East Gippsland defeats mineral sands mine

December 6, 2021
Issue 
Photo: Mine-Free Glenaladale/Facebook

After a seven-year battle, the East Gippsland community in eastern Victoria has defeated Kalbar Resources’ proposed mineral sands mine.

The mine, close to the Mitchell River, was planned to extract 170 million tonnes of ore over 20 years.

Victorian planning minister Richard Wynne accepted the independent advisory committee recommendation to refuse the mine because of its significant impact on wildlife, vegetation, air quality, water quality, agriculture and horticulture.

At risk was the vegetable growing industry in the Mitchell Valley and the water supplies it depends on, as well as the drinking water for Bairnsdale and several other towns.

The fight was led by Mine-Free Glenaladale and supported by Environmental Justice Australia, which provided legal advice. The East Gippsland Shire Council had unanimously opposed the mine.

However, Kalbar Resources is not giving up; telling the Bairnsdale Advertiser on December 1 that it is “confident that this project can operate in harmony with the local community, environment and industries, including the horticultural industry”. The spokesperson also said that “Kalbar will push forward with the hope the project may get the tick of approval in the near future”.

Legal opinion is that any appeal has slim prospects.

This is the fourth major win by the East Gippsland community in the last 30 years. The Very Fast Train land acquisition project was defeated after a long fight in the early 1990s. The Sale to Bairnsdale section of the Gippsland rail line was forced to reopen after the Kennett government closed it.
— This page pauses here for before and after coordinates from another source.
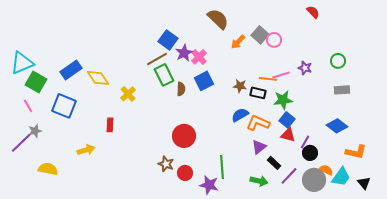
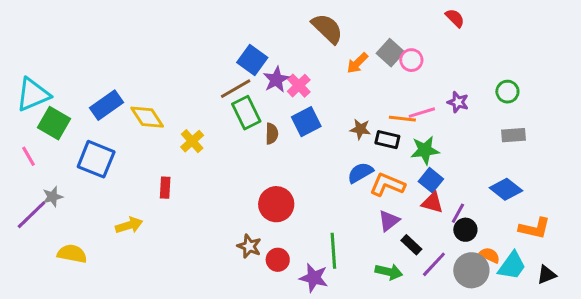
red semicircle: (313, 12) -> (455, 18), moved
pink line: (28, 106) -> (28, 156), moved
black triangle: (364, 183) -> (547, 275), turned 48

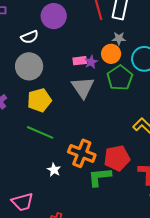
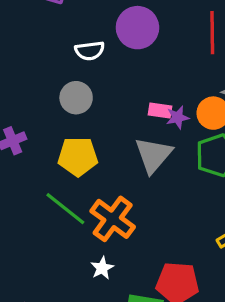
gray circle: (29, 66) -> (76, 98), size x0.7
orange cross: (82, 153) -> (113, 219), moved
white star: (54, 170) -> (102, 268), moved

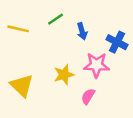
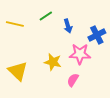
blue cross: (117, 42) -> (97, 35), turned 36
yellow star: (64, 75) -> (53, 62), turned 30

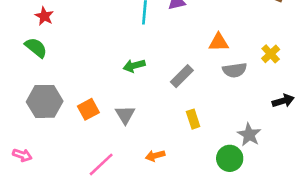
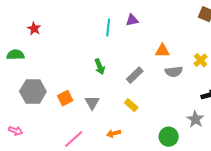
green semicircle: (36, 48) -> (15, 55), moved, turned -42
green arrow: (134, 66) -> (100, 67), turned -98
yellow rectangle: (193, 119) -> (131, 105), moved, turned -32
gray star: (249, 135) -> (195, 119), moved

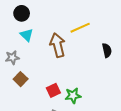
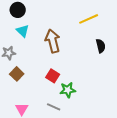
yellow line: (80, 28) -> (89, 19), moved
red square: (53, 90) -> (53, 76), moved, turned -32

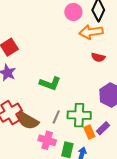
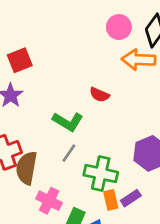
red semicircle: (98, 57) -> (99, 95), moved
gray line: (56, 117) -> (69, 153), moved
brown semicircle: (27, 121) -> (27, 168), turned 60

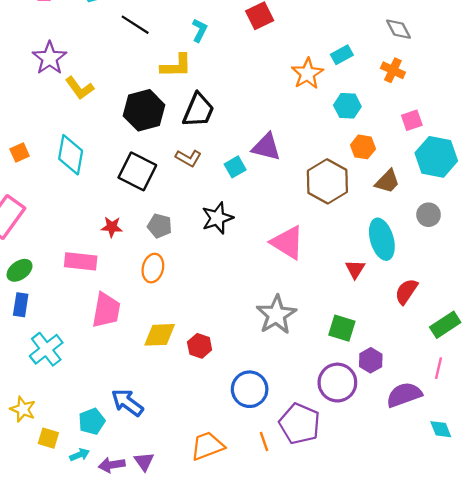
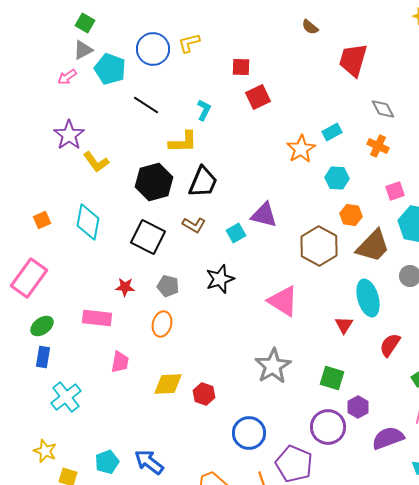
brown trapezoid: (387, 181) -> (373, 246), size x1.5
pink trapezoid: (106, 310) -> (120, 362), size x0.7
blue arrow: (127, 403) -> (149, 462), moved

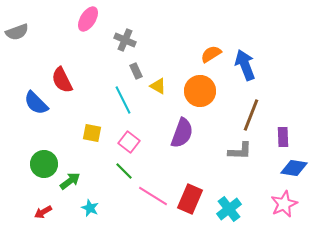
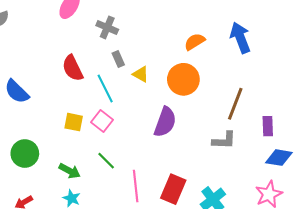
blue arrow: (245, 65) -> (240, 38), moved
red semicircle: (62, 80) -> (73, 68), moved
pink square: (129, 142) -> (102, 121), moved
green arrow: (70, 181) -> (70, 171), moved, turned 65
pink line: (153, 196) -> (136, 186), turned 52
Onshore gas drilling was placed in moratorium. Several primary schools were prevented from being closed by the Coalition Jeff Kennett government.

These victories, won in a reliable National Party electorate, show that normally conservative people can be stirred into effective action.

The next fight will be against another mineral sands mine proposal in Sarsfield, Nowa Nowa and Wairewa, unless the proponent, Illuka Resources, gives up in light of the Kalbar mine defeat.

These three communities were severely affected by the December 2019 bushfires and are in no mood to tolerate another attack on their livelihoods and environment.